Scorching summer was France’s second hottest on record

Three heatwaves since June produced France's second-hottest summer since records began in 1900, the Météo France weather service said on Tuesday, warning that scorching temperatures will be increasingly common as the climate crisis intensifies.

Scorching summer was France's second hottest on record

With 33 days of extreme heat overall, average temperatures for June, July and August were 2.3C above normal for the period of 1991-2020.

It was surpassed only by the 2003 heatwave that caught much of France unprepared for prolonged scorching conditions, leading to nearly 15,000 heat-related deaths, mainly among the elderly.

Data is not yet available for heat-related deaths this summer, but it is likely to be significantly lower than 15,000 thanks to preventative measures taken by local and national authorities. 

Most experts attribute the rising temperatures to the climate crisis, with Météo France noting that over the past eight summers in France, six have been among the 10-hottest ever.

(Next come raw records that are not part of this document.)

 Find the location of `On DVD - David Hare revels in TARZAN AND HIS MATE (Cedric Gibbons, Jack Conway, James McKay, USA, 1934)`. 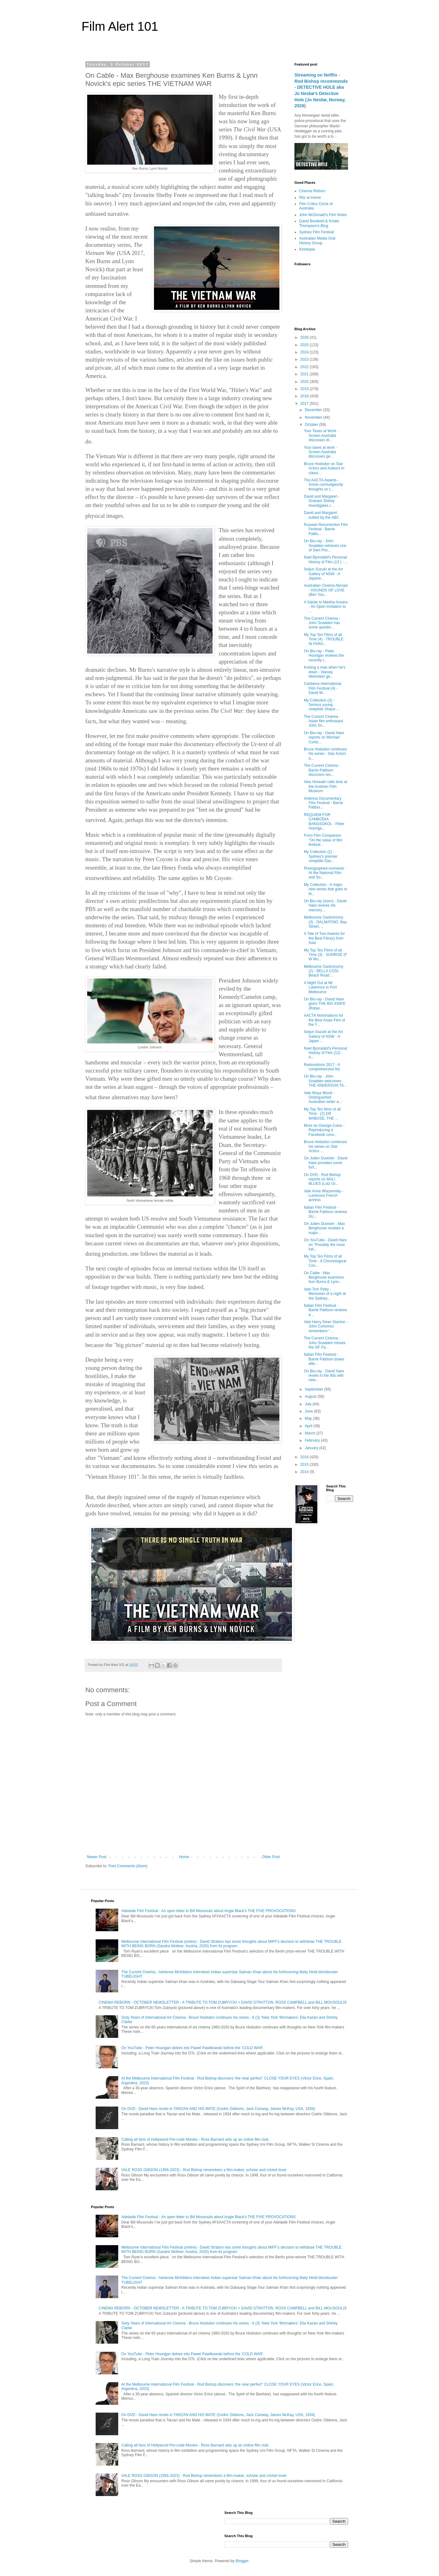

On DVD - David Hare revels in TARZAN AND HIS MATE (Cedric Gibbons, Jack Conway, James McKay, USA, 1934) is located at coordinates (218, 2109).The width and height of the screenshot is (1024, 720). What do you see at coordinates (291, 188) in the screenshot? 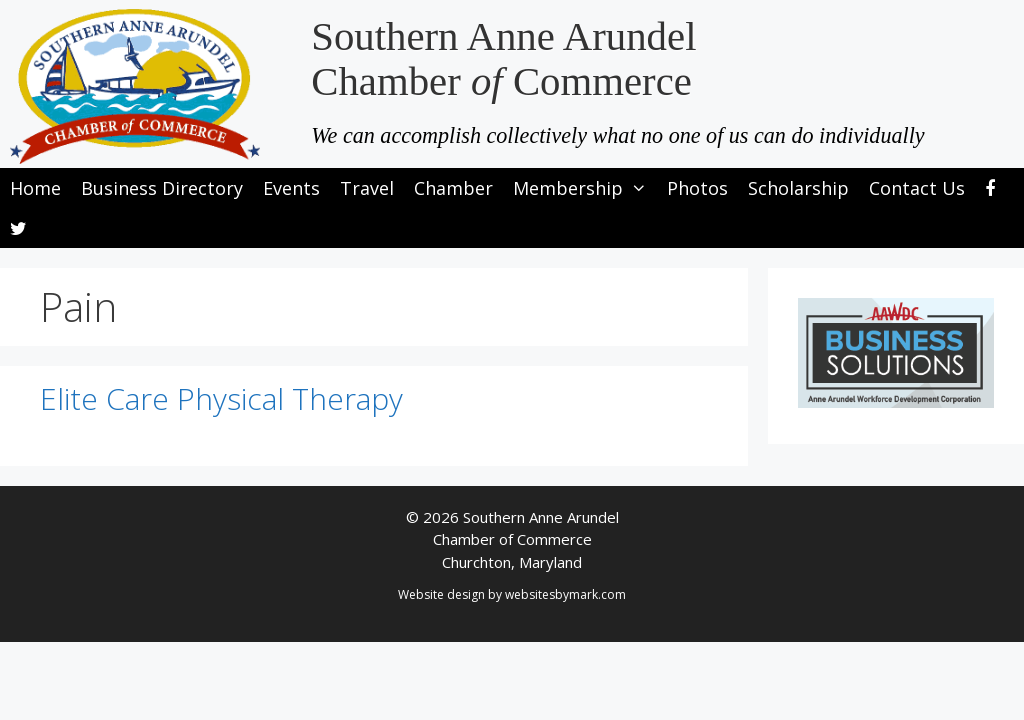
I see `Events` at bounding box center [291, 188].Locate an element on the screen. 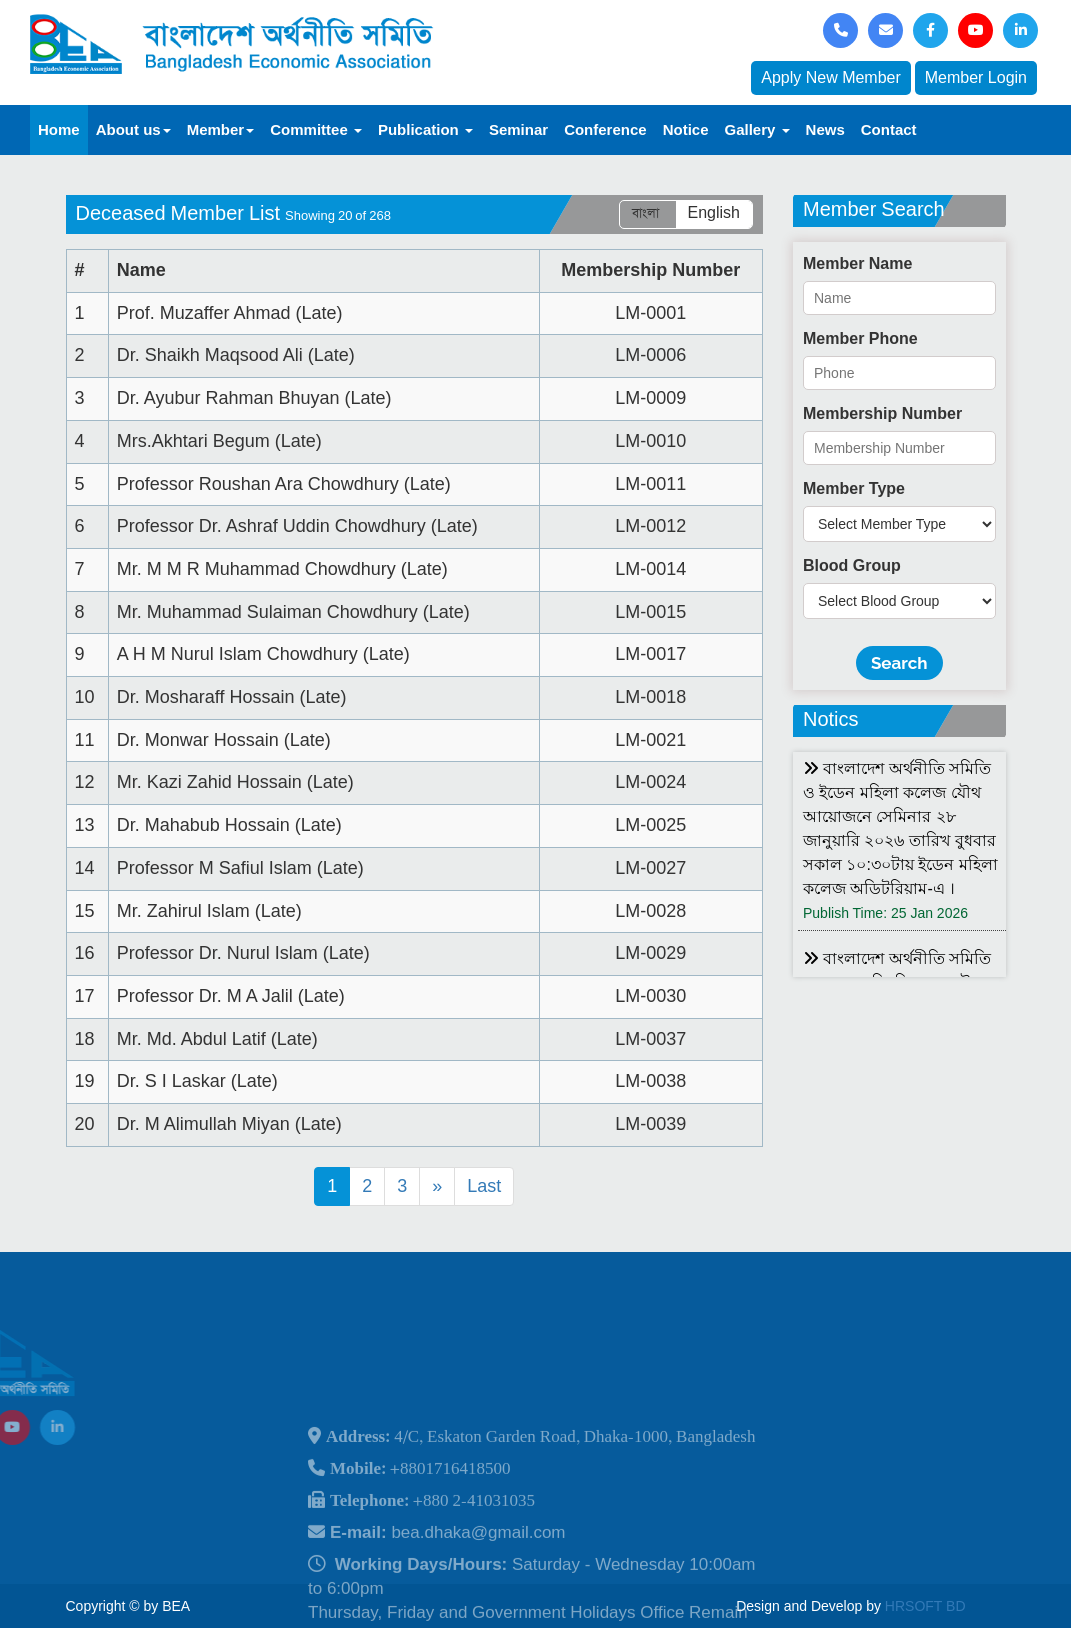  Home is located at coordinates (59, 129).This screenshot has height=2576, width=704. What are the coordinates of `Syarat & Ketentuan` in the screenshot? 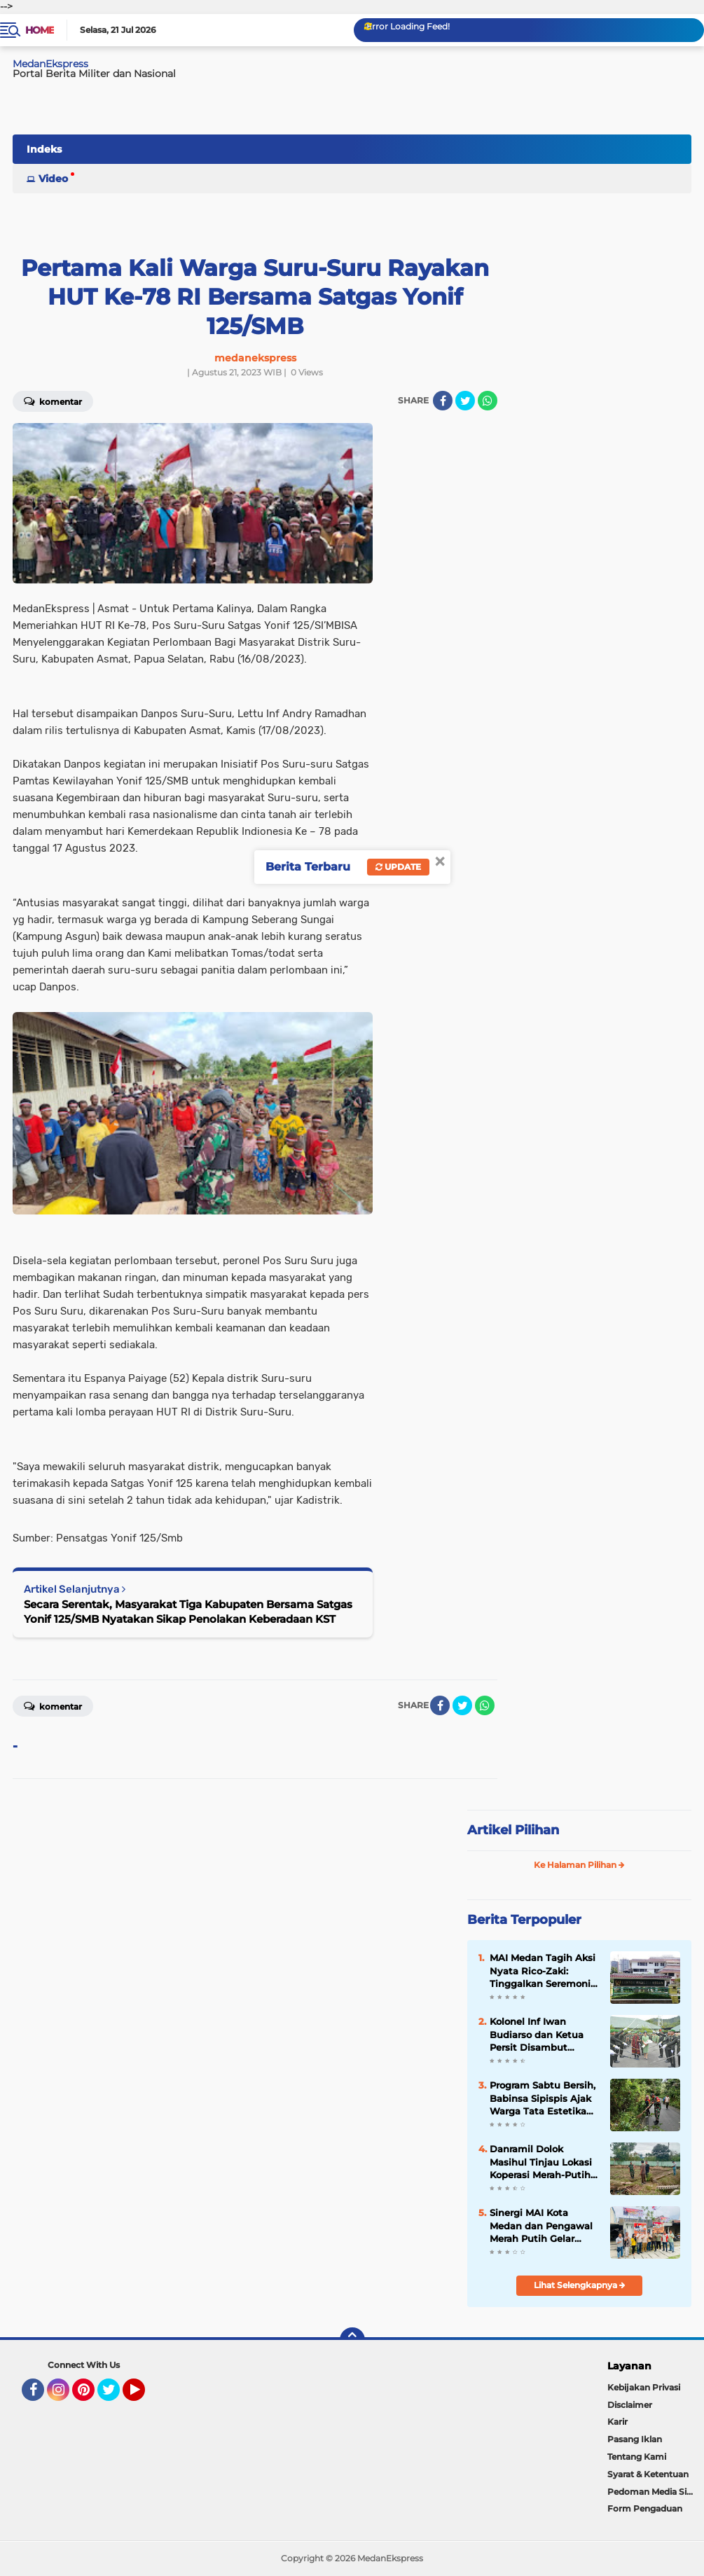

By 2050, “we expect that around half of summer seasons will be at comparable temperatures, if not higher,” even if greenhouse gas emissions are contained, the agency’s research director Samuel Morin said at a press conference.

The heat helped drive a series of wildfires across France this summer, in particular a huge blaze in the southwest that burned for more than a month and blackened 20,000 hectares. 

Unusually, wildfires also broke out even in the normally cooler north of the country, and in total an area five times the size of Paris burned over the summer. 

Adding to the misery was a record drought that required widespread limits on water use, with July the driest month since 1961 – many areas still have water restrictions in place.

MAP: Where in France are there water restrictions and what do they mean?

Forecasters have also warned that autumn storms around the Mediterranean – a regular event as air temperatures cool – will be unusually intense this year because of the very high summer temperatures. A storm that hit the island of Corsica in mid August claimed six lives. 

“The summer we’ve just been through is a powerful call to order,” Prime Minister Elisabeth Borne said on Monday, laying out her priorities for an “ecological planning” programme to guide France’s efforts against climate change.